Last month, Congressional Republicans and senior officials in the Trump Administration released their Unified Tax Reform Framework, and work on tackling a campaign pledge to overhaul the nation’s tax laws began in earnest. More details are expected from the Congressional tax committees as early as this week. Their goal is to enact the most sweeping changes to our nation’s tax code in more than 30 years by the end of 2017, with the U.S. House of Representatives expected to consider a bill before Thanksgiving.
The Framework outlines four key reform objectives: (1) creating a simpler and more equitable tax code; (2) increasing American workers’ after-tax income; (3) increasing the competitiveness of American business; and (4) and encouraging corporations to repatriate offshore earnings.
Much of the political debate so far has focused on the consolidation of individual tax brackets, the fate of certain deductions and treatment of 401(k) retirement accounts. Changes to the business tax code, which generally have greater bipartisan support, have received less attention but could have a greater impact on the economy.
The Framework calls for a reduction in the corporate income tax rate from 35 percent, one of the highest in the world, to 20 percent. While this benefits traditional corporations, more than 95 percent of business tax returns are filed by sole proprietorships, S corporations and partnerships—”pass-though” entities that are taxed under the individual rate structure and earn roughly half of all business income in the United States. To help compensate, the Framework sets a maximum rate for pass-through income. However, distinguishing between individual and business income for these entities could prove to be challenging according to many experts, for reasons summarized well by the Tax Policy Center.

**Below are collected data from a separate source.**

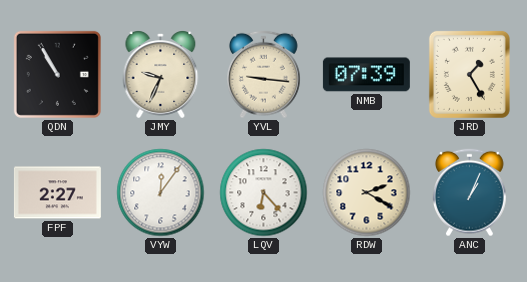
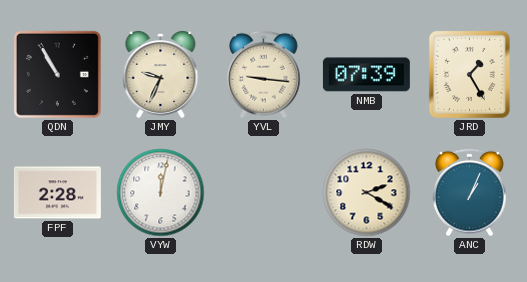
FPF: 2:27 -> 2:28
VYW: 12:06 -> 12:02
LQV: 6:23 -> none
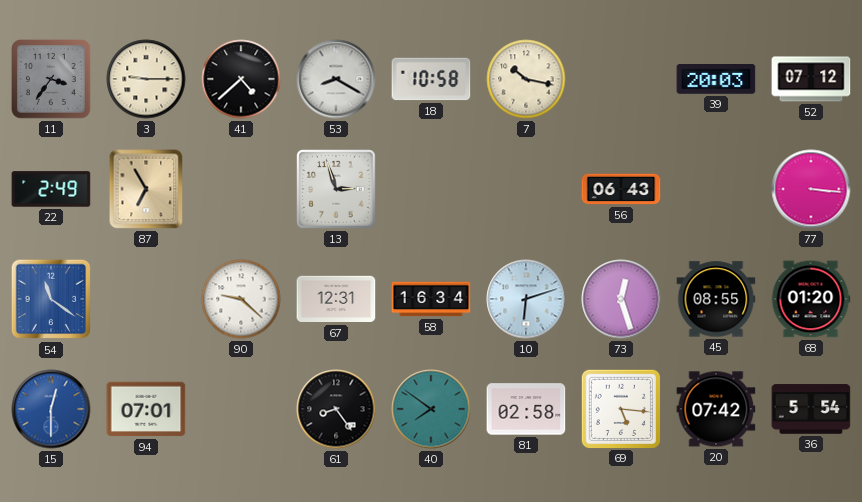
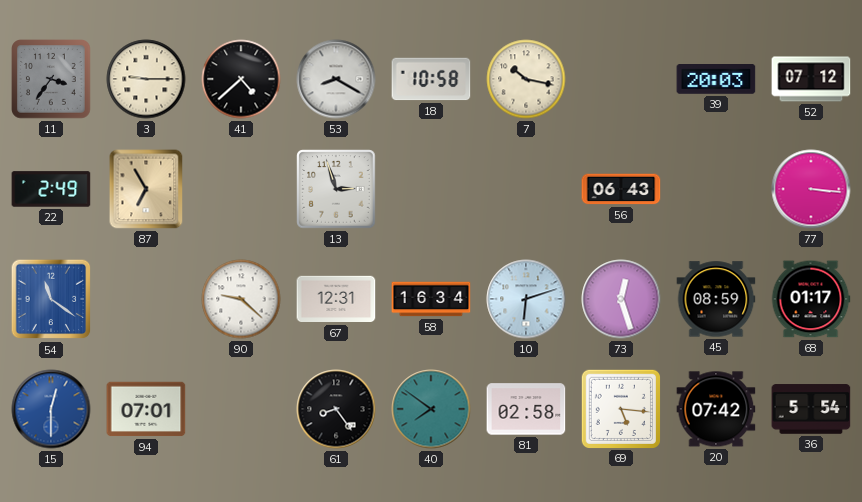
45: 08:55 -> 08:59
68: 01:20 -> 01:17
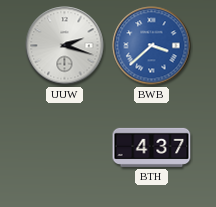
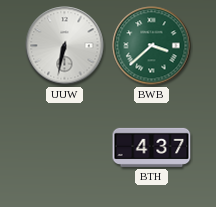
UUW: 2:18 -> 6:32
BWB dial: blue -> green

The third major element of business tax reform in the proposal could be the most significant. The Framework calls for an unprecedented level of “expensing,” which allows businesses to deduct capital expenses incurred in that year. Under current law, expensing is limited to certain categories of spending with limits on deductions and further limited by business size. The proposal calls for a dramatic change allowing pass-through entities to deduct nearly all capital expenses for a period of at least five years, to help boost the economy.
Some analysts believe that expanded expensing is the most important business tax reform because it would increase economic growth immediately, favors businesses actively investing and would have a direct jobs impact. In fact, the Heritage Foundation has argued that expensing should be the number one priority in tax reform. Long term, this will increase the nation’s “capital stock,” which is the business infrastructure of facilities and equipment will help sustain our economic engine in the future.
The Security Industry Association (SIA) supports comprehensive tax reform that helps businesses and encourages economic growth. More than 80 percent of our member companies are small- and medium-sized businesses that would benefit directly from full or expanded expensing. Also, it would help spur additional growth and create new jobs in our industry by making building improvements less costly to our customers in the commercial sector. Since 2003, SIA has advocated for federal tax code changes specifically allowing businesses to fully expense the cost of implementing safety and security measures that benefit their customers and employees.
Under current law, businesses must capitalize and depreciate these costs over a 39-year depreciation life of a building, although enterprises must upgrade and maintain security and life-safety systems over a much shorter lifespan. This existing disincentive to invest is particularly troublesome at a time when our industry has seen rapid improvements in technology that have made the systems protecting people and assets more effective than ever.
Earlier this year, SIA endorsed S. 1144, the Investment in New Ventures and Economic Success Today (INVEST) Act, introduced by U.S. Sen. John Thune, R-S.D. S. 1144 would overhaul business expensing by expanding its scope, increasing the dollar limit to $2 million, making “bonus” depreciation permanent, reducing the depreciation schedule for certain products, increasing deductibility of start-up costs available to new businesses and simplifying accounting rules.
Most significantly for the security industry, S. 1144 would specifically allow small- and medium-sized businesses to fully expense security systems, fire protection and alarm systems, roofing improvements, and heating, ventilation and air conditioning (HVAC).
The impact of tax reform on revenue collected in the short term versus the potential for long-term growth has been a subject of great debate. However, lawmakers on both sides of the aisle have voiced concerns over the potential impact on federal budget deficits. Addressing this concern makes striking an effective balance between the extent of rate cuts and increased expensing necessary to achieving the goals of business tax reform, since both are essential.
Expanded expensing will help businesses take full advantage of technology that enhances the safety of their patrons and employees by making it more affordable to modernize and maintain these essential building systems. At a minimum, Congress should include these common-sense provisions in any business tax reform measure sent to the President’s desk.